Anthropic has long positioned itself as a safety-focused AI lab. Earlier this year, it refused to let the US military use its models for domestic surveillance and fully autonomous weapons, prompting backlash from the government which put it on a national security blacklist, set to take effect later in 2026.

Reuters reported on Friday the dispute was showing signs of easing across parts of the US government.

Still, Anthropic has continued to release increasingly powerful models and in February walked back a key safety pledge, saying that it would no longer hold back potentially dangerous AI if rivals were close to matching its capabilities.

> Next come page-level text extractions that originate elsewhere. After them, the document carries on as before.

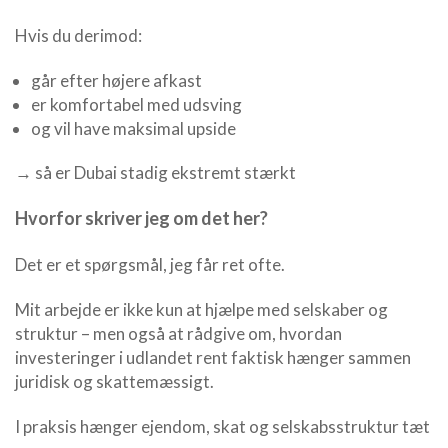
Hvis du derimod:
går efter højere afkast
er komfortabel med udsving
og vil have maksimal upside
→ så er Dubai stadig ekstremt stærkt
Hvorfor skriver jeg om det her?
Det er et spørgsmål, jeg får ret ofte.
Mit arbejde er ikke kun at hjælpe med selskaber og
struktur – men også at rådgive om, hvordan
investeringer i udlandet rent faktisk hænger sammen
juridisk og skattemæssigt.
I praksis hænger ejendom, skat og selskabsstruktur tæt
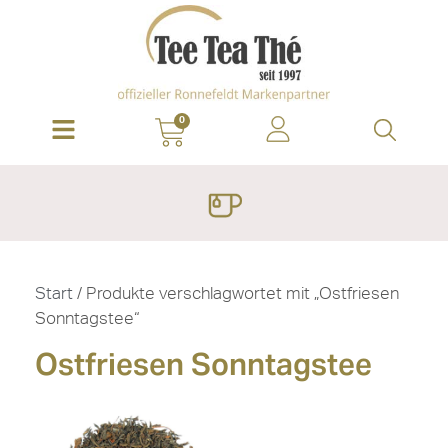
0
Start
/ Produkte verschlagwortet mit „Ostfriesen
Sonntagstee“
Ostfriesen Sonntagstee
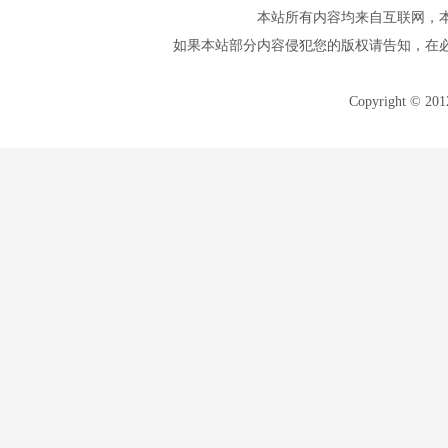
本站所有内容均来自互联网，
如果本站部分内容侵犯您的版权请告知，在
Copyright © 20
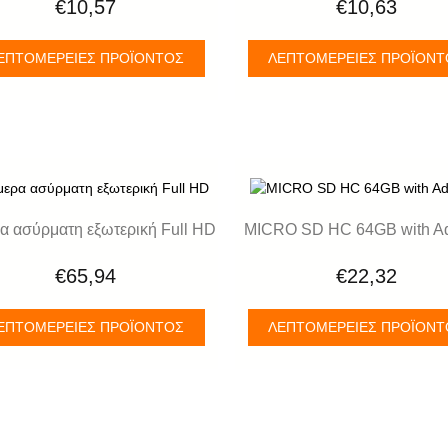
€10,57
€10,63
ΕΠΤΟΜΈΡΕΙΕΣ ΠΡΟΪΌΝΤΟΣ
ΛΕΠΤΟΜΈΡΕΙΕΣ ΠΡΟΪΌΝ
α ασύρματη εξωτερική Full HD
MICRO SD HC 64GB with Ad
€65,94
€22,32
ΕΠΤΟΜΈΡΕΙΕΣ ΠΡΟΪΌΝΤΟΣ
ΛΕΠΤΟΜΈΡΕΙΕΣ ΠΡΟΪΌΝ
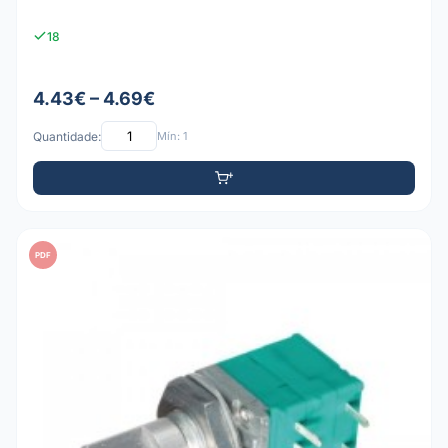
18
4.43€ – 4.69€
Quantidade:
Mín: 1
PDF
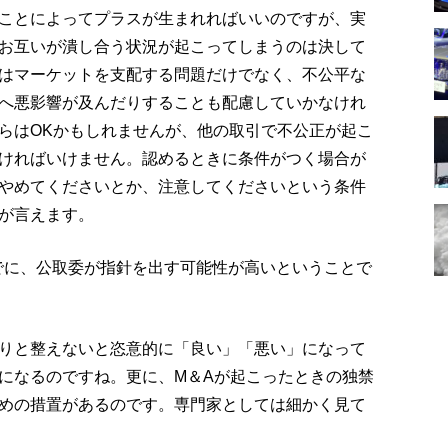
ことによってプラスが生まれればいいのですが、実
お互いが潰し合う状況が起こってしまうのは決して
はマーケットを支配する問題だけでなく、不公平な
へ悪影響が及んだりすることも配慮していかなけれ
らはOKかもしれませんが、他の取引で不公正が起こ
ければいけません。認めるときに条件がつく場合が
やめてくださいとか、注意してくださいという条件
が言えます。
までに、公取委が指針を出す可能性が高いということで
りと整えないと恣意的に「良い」「悪い」になって
になるのですね。更に、M＆Aが起こったときの独禁
めの措置があるのです。専門家としては細かく見て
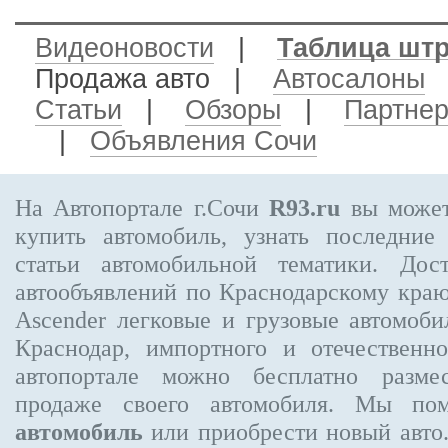
Видеоновости
|
Таблица шт
Продажа авто
|
Автосалоны
Статьи
|
Обзоры
|
Партне
|
Объявления Сочи
На Автопортале г.Сочи
R93.ru
вы может
купить автомобиль, узнать последние
статьи автомобильной тематики. Дос
автообъявлений по Краснодарскому кра
Ascender
легковые и грузовые автомобил
Краснодар, импортного и отечественно
автопортале можно бесплатно
разме
продаже своего автомобиля. Мы п
автомобиль
или приобрести новый авто.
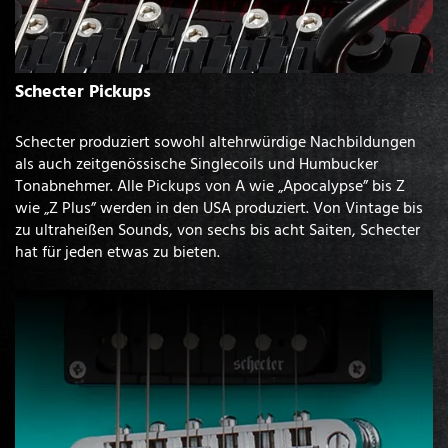
Schecter Pickups
Schecter produziert sowohl altehrwürdige Nachbildungen
als auch zeitgenössische Singlecoils und Humbucker
Tonabnehmer. Alle Pickups von A wie „Apocalypse” bis Z
wie „Z Plus” werden in den USA produziert. Von Vintage bis
zu ultraheißen Sounds, von sechs bis acht Saiten, Schecter
hat für jeden etwas zu bieten.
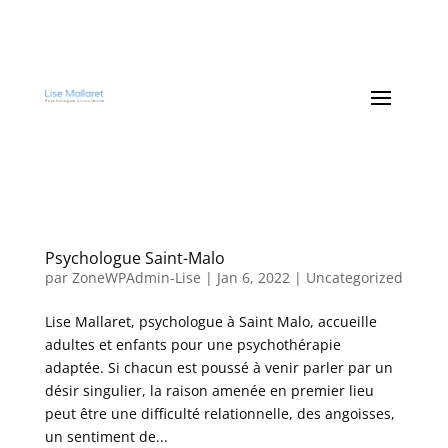
Psychologue Saint-Malo
par
ZoneWPAdmin-Lise
|
Jan 6, 2022
|
Uncategorized
Lise Mallaret, psychologue à Saint Malo, accueille
adultes et enfants pour une psychothérapie
adaptée. Si chacun est poussé à venir parler par un
désir singulier, la raison amenée en premier lieu
peut être une difficulté relationnelle, des angoisses,
un sentiment de...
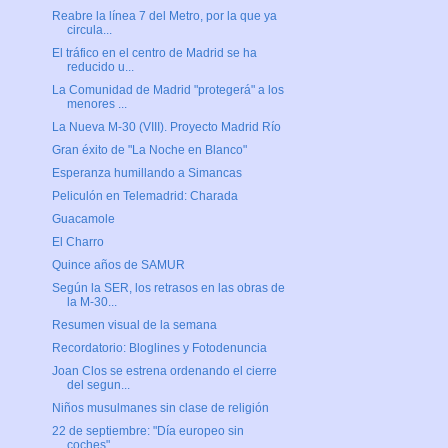
Reabre la línea 7 del Metro, por la que ya
circula...
El tráfico en el centro de Madrid se ha
reducido u...
La Comunidad de Madrid "protegerá" a los
menores ...
La Nueva M-30 (VIII). Proyecto Madrid Río
Gran éxito de "La Noche en Blanco"
Esperanza humillando a Simancas
Peliculón en Telemadrid: Charada
Guacamole
El Charro
Quince años de SAMUR
Según la SER, los retrasos en las obras de
la M-30...
Resumen visual de la semana
Recordatorio: Bloglines y Fotodenuncia
Joan Clos se estrena ordenando el cierre
del segun...
Niños musulmanes sin clase de religión
22 de septiembre: "Día europeo sin
coches"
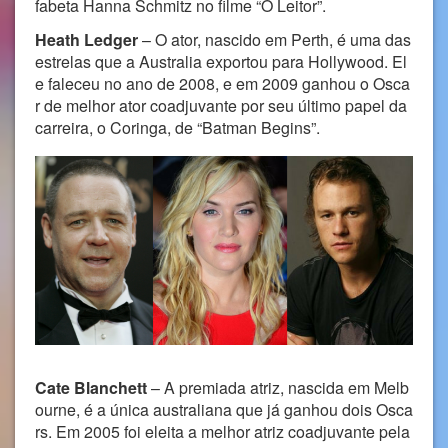
fabeta Hanna Schmitz no filme “O Leitor”.
Heath Ledger
– O ator, nascido em Perth, é uma das
estrelas que a Australia exportou para Hollywood. El
e faleceu no ano de 2008, e em 2009 ganhou o Osca
r de melhor ator coadjuvante por seu último papel da
carreira, o Coringa, de “Batman Begins”.
Cate Blanchett
– A premiada atriz, nascida em Melb
ourne, é a única australiana que já ganhou dois Osca
rs. Em 2005 foi eleita a melhor atriz coadjuvante pela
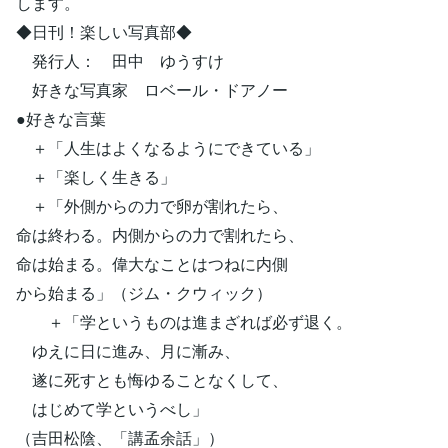
します。
◆日刊！楽しい写真部◆
発行人： 田中 ゆうすけ
好きな写真家 ロベール・ドアノー
●好きな言葉
＋「人生はよくなるようにできている」
＋「楽しく生きる」
＋「外側からの力で卵が割れたら、
命は終わる。内側からの力で割れたら、
命は始まる。偉大なことはつねに内側
から始まる」（ジム・クウィック）
＋「学というものは進まざれば必ず退く。
ゆえに日に進み、月に漸み、
遂に死すとも悔ゆることなくして、
はじめて学というべし」
（吉田松陰、「講孟余話」）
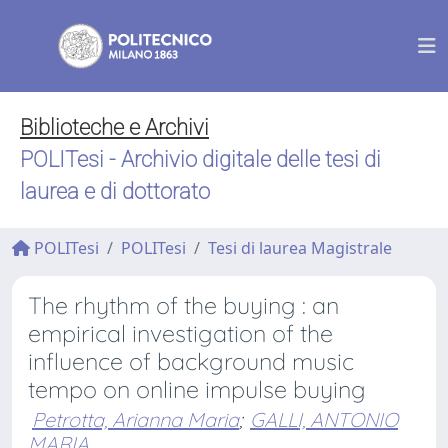
Biblioteche e Archivi
POLITesi - Archivio digitale delle tesi di
laurea e di dottorato
POLITesi
POLITesi
Tesi di laurea Magistrale
The rhythm of the buying : an
empirical investigation of the
influence of background music
tempo on online impulse buying
Petrotta, Arianna Maria
;
GALLI, ANTONIO
MARIA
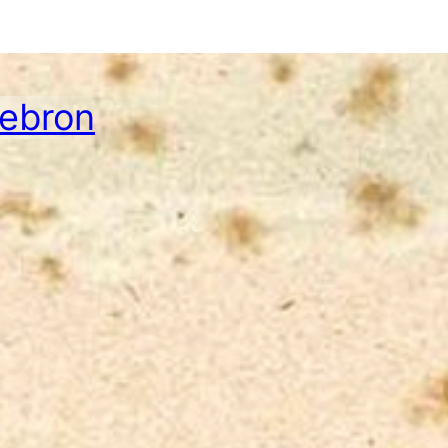
Hebron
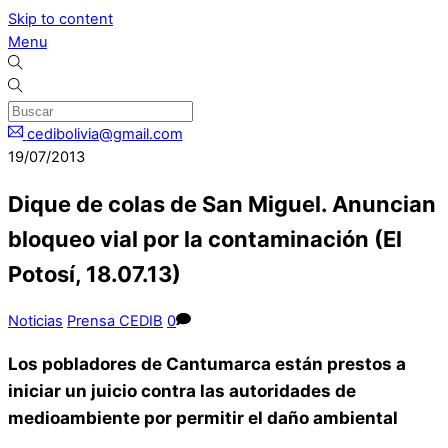
Skip to content
Menu
cedibolivia@gmail.com
19/07/2013
Dique de colas de San Miguel. Anuncian
bloqueo vial por la contaminación (El
Potosí, 18.07.13)
Noticias
Prensa CEDIB
0
Los pobladores de Cantumarca están prestos a
iniciar un juicio contra las autoridades de
medioambiente por permitir el daño ambiental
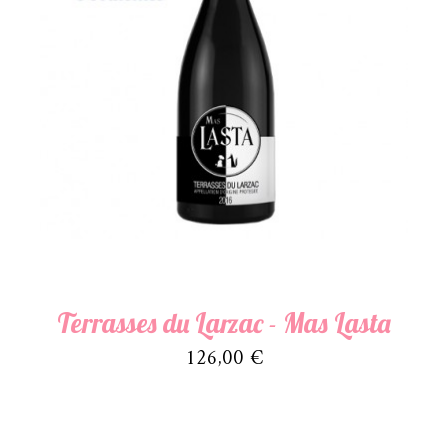
Terrasses du Larzac - Mas Lasta
Prix
126,00 €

It was recently valued at $965 billion in a massive funding round and confidentially filed for a US initial public offering on Monday, putting it ahead of rival OpenAI in both valuation and the race to secure crucial funding.

COORDINATED ACTION

Anthropic's Thursday post cautioned that unilateral or poorly coordinated slowdowns could backfire if less cautious actors continue advancing, potentially reducing overall safety.

It said that a meaningful pause would require agreement among "multiple well-resourced labs" operating at the technological frontier, as well as rules on what conditions would trigger or lift such a pause and who would oversee it.

"A unilateral pause by one lab, by contrast, is achievable immediately, but accomplishes much less: it would change who the front-runner is, but it would not create the wider deliberative process that is currently missing," the startup said.

Its research arm, Anthropic Institute, plans to study systems needed to support a slowdown and in the coming months will convene policymakers, researchers, civil society groups and rival AI firms to discuss managing risks such as recursive self-improvement.

OpenAI, xAI, Alphabet, Meta Platforms and France's Mistral did not immediately respond to requests for comment on whether they would join the call.